Australia's secret service has raided the home of a Canberra lawyer who intends to allege in an international court in The Hague that Australia bugged the East Timorese Cabinet ahead of sensitive oil and gas revenue-sharing negotiations.

The spying allegations come a month after revelations from National Security Agency leaker Edward Snowden that Australia attempted to tap the phones of senior Indonesian officials in 2009 sank Australia-Indonesia relations to their lowest point in more than a decade.

East Timor will go before the Permanent Court of Arbitration on Thursday and use the alleged espionage to challenge the validity of a bilateral agreement struck with Australia in 2006 over sharing seabed oil and gas reserves between the countries.

Australian Attorney General George Brandis confirmed that he had authorized search warrants that were executed by the Australian Security Intelligence Organization, the main national secret service, in Canberra on Tuesday. Documents were seized.
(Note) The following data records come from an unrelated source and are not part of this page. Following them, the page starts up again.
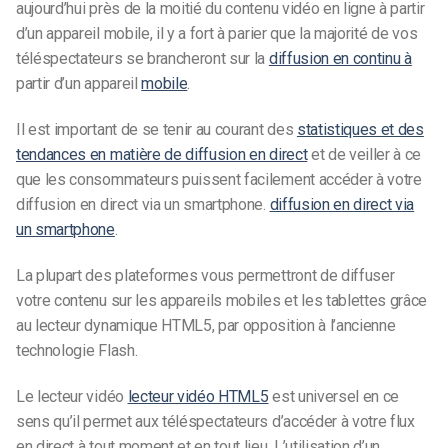
aujourd’hui près de la moitié du contenu vidéo en ligne à partir
d’un appareil mobile, il y a fort à parier que la majorité de vos
téléspectateurs se brancheront sur la
diffusion en continu à
partir d’un appareil
mobile
.
Il est important de se tenir au courant des
statistiques et des
tendances en matière de diffusion en direct
et de veiller à ce
que les consommateurs puissent facilement accéder à votre
diffusion en direct via un smartphone.
diffusion en direct via
un smartphone
.
La plupart des plateformes vous permettront de diffuser
votre contenu sur les appareils mobiles et les tablettes grâce
au lecteur dynamique HTML5, par opposition à l’ancienne
technologie Flash.
Le lecteur vidéo
lecteur vidéo HTML5
est universel en ce
sens qu’il permet aux téléspectateurs d’accéder à votre flux
en direct à tout moment et en tout lieu. L’utilisation d’un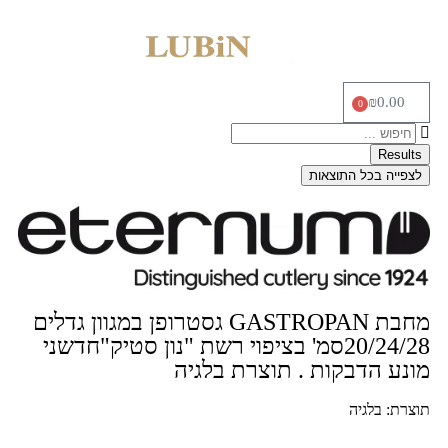
₪
0.00
0
Results
לצפייה בכל התוצאות
מחבת GASTROPAN גסטרופן במגוון גדלים
20/24/28סמ' בציפוי רשת "נון סטיק"חדשני
מונע הדבקות . תוצרת בלגיה
תוצרת: בלגיה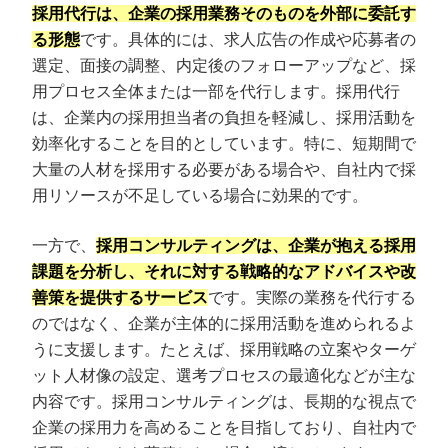
採用代行は、企業の採用業務そのものを外部に委託す
る形態
です。具体的には、求人広告の作成や応募者の
選定、面接の調整、内定後のフォローアップなど、採
用プロセス全体または一部を代行します。採用代行
は、企業内の採用担当者の負担を軽減し、採用活動を
効率化することを目的としています。特に、短期間で
大量の人材を採用する必要がある場合や、自社内で採
用リソースが不足している場合に効果的です。
一方で、
採用コンサルティングは、企業が抱える採用
課題を分析し、それに対する戦略的なアドバイスや改
プロに無料相談をする
会社概要資料をダウ
善策を提供するサービス
です。実際の業務を代行する
のではなく、企業が主体的に採用活動を進められるよ
うに支援します。たとえば、採用戦略の立案やターゲ
StockSun株式会社
〒160-0023 東京都新宿区西新宿3丁目8番3号 新都
ット人材像の設定、選考プロセスの最適化などが主な
サイトマップ
プライバシーポリシー
内容です。採用コンサルティングは、長期的な視点で
企業の採用力を高めることを目指しており、自社内で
Lawyer Bernard Collaery, who will represent East Timor in The Hague, has confirmed that his home was raided. Brandis's office did not confirm or deny media reports that the home of an unnamed former spy was also raided.
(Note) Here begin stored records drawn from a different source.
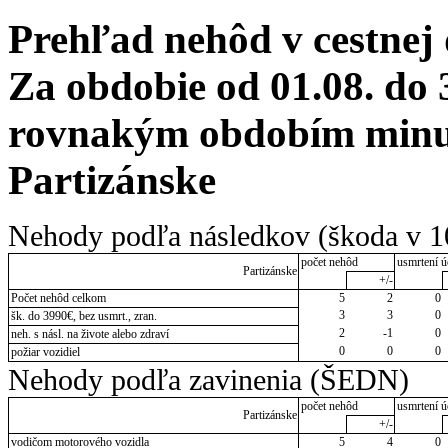
Prehľad nehôd v cestnej
Za obdobie od 01.08. do 
rovnakým obdobím minul
Partizánske
Nehody podľa následkov (škoda v 1
počet nehôd
usmrtení ú
Partizánske
+/-
Počet nehôd celkom
5
2
0
3
3
0
šk. do 3990€, bez usmrt., zran.
2
-1
0
neh. s násl. na živote alebo zdraví
0
0
0
požiar vozidiel
Nehody podľa zavinenia (ŠEDN)
počet nehôd
usmrtení ú
Partizánske
+/-
vodičom motorového vozidla
5
4
0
Brandis did not comment on an Australian Broadcasting Corp. report that the former spy's passport had been confiscated, preventing him from giving evidence in The Hague.

Brandis said the raids were not conducted to help Australia fight the court case.

"The warrants were issued by me on the grounds that the documents (seized) contained intelligence related to security matters," Brandis said in a statement.

"I have instructed ASIO that the material taken into possession is not under any circumstances to be communicated to those conducting those proceedings on behalf of Australia," he added.

Collaery said the case would proceed without the spy witness, who had been employed by the shadowy Australian Secret Intelligence Service. ASIS spies operate out of Australian embassies around the world.

"This is an attempt to intimidate our witness and to prevent the evidence going forward at The Hague," Collaery told ABC from Amsterdam.

"I can't think of anything more crass than what has occurred," he added.

Collaery said the former spy alleged a team of ASIS technicians inserted listening devices into walls of Cabinet offices that were constructed and renovated in the East Timorese capital Dili under an Australian aid program in 2004.

East Timor's Ambassador to Australia, Abel Guterres, said he was awaiting a statement from his Prime Minister Xanana Gusmao before commenting.